* _Task to carry out_
In the records that follow, the lines from the one containing "ways, and you should always ask which one" to the one containing "and resells it to you at a marked-up all-in", inclusive, are to be given again exactly.

* _Supplied data_
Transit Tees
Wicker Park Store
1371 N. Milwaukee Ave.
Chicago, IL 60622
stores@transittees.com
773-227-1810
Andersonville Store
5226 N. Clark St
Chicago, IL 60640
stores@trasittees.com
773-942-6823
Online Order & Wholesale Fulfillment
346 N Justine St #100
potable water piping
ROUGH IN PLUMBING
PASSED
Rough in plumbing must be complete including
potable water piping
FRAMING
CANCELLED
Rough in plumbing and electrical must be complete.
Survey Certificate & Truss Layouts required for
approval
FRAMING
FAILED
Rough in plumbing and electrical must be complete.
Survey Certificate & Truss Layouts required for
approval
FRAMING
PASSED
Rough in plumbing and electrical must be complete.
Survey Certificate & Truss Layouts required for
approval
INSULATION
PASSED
==
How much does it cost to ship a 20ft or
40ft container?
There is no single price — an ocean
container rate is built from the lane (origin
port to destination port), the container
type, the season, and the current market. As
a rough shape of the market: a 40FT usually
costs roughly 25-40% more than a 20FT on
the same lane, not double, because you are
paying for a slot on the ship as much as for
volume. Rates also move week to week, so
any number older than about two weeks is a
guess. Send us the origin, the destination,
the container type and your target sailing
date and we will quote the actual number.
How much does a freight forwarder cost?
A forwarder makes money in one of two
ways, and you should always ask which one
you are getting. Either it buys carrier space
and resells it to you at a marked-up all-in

* _Result for this exercise_
ways, and you should always ask which one
you are getting. Either it buys carrier space
and resells it to you at a marked-up all-in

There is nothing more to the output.